Toxic Cultures are characterized as follows:
• Leaders create a “closed system,” so any advice and creative ideas from the outside are suspect from the start. These systems breed bad ideas, bad behaviors, and bad values in the organization over and over again.
• Individual rights and dignity of staff members are surrendered to the powerfully elite. People are expected to do as they're told-nothing less and nothing else. The organization's leaders believe they “own” every employee. They have exceptionally high expectations of workers, but the offer them little or no autonomy to make decisions.
• Fear becomes the dominating motivational factor of the organization, and those who choose to stay meekly comply. Many, though, are too afraid to leave. They've noticed that when people even think about leaving, they're severely criticized for being disloyal. Turf battles are the accepted sport of the organization, and open warfare becomes normal.

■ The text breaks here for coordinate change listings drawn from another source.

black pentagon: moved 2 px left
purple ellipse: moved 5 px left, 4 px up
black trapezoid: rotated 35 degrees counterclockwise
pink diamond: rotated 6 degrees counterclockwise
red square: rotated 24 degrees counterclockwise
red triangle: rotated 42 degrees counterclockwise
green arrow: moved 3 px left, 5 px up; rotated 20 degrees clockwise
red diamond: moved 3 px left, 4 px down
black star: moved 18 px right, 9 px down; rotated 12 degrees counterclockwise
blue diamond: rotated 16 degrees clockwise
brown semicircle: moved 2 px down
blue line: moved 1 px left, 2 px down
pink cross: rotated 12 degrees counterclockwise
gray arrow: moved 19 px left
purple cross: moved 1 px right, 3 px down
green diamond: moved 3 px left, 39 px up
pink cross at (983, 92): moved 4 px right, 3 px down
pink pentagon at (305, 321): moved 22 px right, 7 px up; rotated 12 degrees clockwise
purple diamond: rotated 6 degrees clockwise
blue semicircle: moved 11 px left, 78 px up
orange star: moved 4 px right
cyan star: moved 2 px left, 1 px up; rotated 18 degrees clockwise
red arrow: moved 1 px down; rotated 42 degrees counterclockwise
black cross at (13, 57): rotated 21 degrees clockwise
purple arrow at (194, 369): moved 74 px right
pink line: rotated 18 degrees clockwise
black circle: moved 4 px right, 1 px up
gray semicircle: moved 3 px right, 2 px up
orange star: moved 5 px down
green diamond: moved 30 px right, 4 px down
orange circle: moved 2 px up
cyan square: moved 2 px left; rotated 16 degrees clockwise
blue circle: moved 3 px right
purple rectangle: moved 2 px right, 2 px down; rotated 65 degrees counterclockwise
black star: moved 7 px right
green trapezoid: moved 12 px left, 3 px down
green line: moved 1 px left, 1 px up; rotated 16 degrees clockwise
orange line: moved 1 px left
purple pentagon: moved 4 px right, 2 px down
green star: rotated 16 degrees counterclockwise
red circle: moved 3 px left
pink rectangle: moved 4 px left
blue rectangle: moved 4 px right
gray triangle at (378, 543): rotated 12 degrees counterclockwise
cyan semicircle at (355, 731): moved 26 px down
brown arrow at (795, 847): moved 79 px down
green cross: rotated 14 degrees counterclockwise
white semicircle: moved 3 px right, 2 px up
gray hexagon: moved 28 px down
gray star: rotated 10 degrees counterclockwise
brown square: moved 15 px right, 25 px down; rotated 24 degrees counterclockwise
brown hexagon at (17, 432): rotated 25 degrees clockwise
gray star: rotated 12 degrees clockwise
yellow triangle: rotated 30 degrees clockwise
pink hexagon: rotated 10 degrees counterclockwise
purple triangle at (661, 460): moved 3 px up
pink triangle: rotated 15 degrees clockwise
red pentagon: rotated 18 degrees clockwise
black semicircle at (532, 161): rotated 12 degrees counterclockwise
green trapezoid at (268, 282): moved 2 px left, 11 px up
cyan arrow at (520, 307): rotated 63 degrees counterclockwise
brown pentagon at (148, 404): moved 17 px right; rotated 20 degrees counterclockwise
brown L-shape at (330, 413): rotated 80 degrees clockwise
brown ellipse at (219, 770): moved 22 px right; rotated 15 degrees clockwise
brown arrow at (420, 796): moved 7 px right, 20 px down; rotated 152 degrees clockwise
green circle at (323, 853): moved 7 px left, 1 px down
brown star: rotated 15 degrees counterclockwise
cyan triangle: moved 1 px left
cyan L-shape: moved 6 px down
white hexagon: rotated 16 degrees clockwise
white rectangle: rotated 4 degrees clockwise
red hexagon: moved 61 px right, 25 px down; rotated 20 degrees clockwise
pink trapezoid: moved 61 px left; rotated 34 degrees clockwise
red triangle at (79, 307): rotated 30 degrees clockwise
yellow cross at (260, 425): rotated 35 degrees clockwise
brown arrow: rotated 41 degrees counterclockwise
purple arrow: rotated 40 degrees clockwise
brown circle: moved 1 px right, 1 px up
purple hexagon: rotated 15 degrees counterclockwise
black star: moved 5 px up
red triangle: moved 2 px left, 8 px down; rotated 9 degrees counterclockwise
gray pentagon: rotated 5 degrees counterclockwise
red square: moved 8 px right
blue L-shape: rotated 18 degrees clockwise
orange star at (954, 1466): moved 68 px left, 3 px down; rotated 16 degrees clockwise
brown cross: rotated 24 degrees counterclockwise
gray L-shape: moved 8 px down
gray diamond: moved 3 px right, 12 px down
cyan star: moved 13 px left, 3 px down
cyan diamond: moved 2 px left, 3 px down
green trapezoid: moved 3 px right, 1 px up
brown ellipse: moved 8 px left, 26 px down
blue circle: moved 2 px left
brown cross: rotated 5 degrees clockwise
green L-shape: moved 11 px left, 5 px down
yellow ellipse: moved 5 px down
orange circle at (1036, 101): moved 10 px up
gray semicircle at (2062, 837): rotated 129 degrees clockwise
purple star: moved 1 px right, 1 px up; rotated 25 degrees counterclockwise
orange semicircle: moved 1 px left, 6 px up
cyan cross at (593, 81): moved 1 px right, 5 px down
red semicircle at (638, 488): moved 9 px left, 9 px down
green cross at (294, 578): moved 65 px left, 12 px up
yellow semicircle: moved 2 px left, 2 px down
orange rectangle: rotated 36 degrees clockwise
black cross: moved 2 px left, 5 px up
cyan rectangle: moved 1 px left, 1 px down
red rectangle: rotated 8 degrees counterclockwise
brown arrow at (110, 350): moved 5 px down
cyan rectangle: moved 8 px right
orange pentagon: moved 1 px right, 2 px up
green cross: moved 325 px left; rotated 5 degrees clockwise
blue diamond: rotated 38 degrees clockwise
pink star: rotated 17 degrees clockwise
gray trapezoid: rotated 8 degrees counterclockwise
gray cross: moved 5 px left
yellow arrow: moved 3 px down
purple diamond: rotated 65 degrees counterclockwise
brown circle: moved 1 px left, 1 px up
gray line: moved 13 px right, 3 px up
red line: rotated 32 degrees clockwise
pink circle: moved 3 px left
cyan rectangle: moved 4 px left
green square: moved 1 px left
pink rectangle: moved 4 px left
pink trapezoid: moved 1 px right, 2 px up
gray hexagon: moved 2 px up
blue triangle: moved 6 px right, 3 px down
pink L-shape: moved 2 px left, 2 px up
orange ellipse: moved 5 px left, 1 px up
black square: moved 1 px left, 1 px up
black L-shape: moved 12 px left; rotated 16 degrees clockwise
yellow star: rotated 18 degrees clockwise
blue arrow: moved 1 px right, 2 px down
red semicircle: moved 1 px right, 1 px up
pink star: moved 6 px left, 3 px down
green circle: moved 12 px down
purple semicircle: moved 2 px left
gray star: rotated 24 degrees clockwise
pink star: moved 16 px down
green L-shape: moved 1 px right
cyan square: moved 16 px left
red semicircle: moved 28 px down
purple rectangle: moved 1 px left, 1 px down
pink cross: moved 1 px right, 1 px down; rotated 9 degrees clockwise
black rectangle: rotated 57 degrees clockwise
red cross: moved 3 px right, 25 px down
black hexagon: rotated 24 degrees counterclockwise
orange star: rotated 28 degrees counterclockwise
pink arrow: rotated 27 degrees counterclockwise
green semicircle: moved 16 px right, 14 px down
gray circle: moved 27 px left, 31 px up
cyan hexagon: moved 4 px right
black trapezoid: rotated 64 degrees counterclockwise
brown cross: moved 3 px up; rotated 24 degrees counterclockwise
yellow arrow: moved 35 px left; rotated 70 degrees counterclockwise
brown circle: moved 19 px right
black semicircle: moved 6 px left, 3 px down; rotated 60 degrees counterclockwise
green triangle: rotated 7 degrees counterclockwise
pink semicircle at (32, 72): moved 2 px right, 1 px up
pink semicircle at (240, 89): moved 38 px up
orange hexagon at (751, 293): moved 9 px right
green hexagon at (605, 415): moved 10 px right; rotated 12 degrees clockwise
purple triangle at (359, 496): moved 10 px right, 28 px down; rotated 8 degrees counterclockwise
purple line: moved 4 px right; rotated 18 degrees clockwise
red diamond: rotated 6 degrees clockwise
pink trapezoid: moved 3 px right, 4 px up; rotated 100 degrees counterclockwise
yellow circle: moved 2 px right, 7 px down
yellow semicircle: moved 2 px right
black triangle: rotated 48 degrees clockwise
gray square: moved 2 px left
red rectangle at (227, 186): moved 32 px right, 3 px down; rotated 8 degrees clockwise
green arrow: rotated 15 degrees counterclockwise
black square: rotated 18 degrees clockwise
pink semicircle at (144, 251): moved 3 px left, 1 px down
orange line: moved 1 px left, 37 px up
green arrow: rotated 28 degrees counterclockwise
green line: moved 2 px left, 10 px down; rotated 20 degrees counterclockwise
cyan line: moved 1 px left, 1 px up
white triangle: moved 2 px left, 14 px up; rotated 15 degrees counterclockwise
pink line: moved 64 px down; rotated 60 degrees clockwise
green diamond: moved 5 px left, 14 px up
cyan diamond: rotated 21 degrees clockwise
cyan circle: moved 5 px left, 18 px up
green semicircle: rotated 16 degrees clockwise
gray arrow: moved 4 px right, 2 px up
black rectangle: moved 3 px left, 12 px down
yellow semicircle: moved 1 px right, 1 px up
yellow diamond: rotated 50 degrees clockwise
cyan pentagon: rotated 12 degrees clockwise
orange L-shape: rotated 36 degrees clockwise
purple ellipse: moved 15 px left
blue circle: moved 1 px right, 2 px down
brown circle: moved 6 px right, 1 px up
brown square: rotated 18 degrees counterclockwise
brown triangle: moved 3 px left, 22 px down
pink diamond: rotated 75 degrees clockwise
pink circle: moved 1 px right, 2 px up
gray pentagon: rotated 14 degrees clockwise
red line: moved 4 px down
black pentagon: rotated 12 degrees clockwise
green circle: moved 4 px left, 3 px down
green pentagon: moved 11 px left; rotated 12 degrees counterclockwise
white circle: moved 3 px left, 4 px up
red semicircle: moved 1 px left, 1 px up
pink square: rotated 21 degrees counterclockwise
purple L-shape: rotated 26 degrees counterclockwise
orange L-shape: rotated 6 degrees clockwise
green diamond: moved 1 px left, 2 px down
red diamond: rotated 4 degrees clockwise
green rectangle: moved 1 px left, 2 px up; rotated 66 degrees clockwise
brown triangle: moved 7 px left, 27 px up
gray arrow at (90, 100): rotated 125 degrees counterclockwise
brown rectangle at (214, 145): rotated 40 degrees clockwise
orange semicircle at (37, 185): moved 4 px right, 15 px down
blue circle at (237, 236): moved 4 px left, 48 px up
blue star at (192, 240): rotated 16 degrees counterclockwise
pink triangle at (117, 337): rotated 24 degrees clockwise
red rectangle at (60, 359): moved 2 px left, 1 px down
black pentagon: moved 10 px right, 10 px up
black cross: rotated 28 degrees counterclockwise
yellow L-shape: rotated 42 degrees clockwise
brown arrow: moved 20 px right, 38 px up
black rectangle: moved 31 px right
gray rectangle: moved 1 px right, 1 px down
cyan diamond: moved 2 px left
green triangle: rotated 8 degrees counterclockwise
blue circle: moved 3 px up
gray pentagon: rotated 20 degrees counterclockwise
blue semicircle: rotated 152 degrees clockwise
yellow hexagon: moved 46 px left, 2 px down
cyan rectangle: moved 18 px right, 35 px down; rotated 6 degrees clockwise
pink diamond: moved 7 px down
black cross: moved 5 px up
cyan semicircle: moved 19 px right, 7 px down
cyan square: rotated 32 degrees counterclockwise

Suspicion and resentment poison lines of communication, so even the simplest directive becomes a weapon area
• Leaders delegate responsibility but fail to give authority to people to fulfill their roles.
• Creativity and risk-taking have long vanished because these traits threaten the status of the bosses as the only ones who know anything. In this environment, pathology is rewarded and health is punished.
• Ethical, financial, or sexual lapses may occur, but staff members are expected to turn a blind eye. The leaders constantly look over their shoulders to see if they've been caught
• These organizations run off good people, and they attract only the naïve or truly desperate.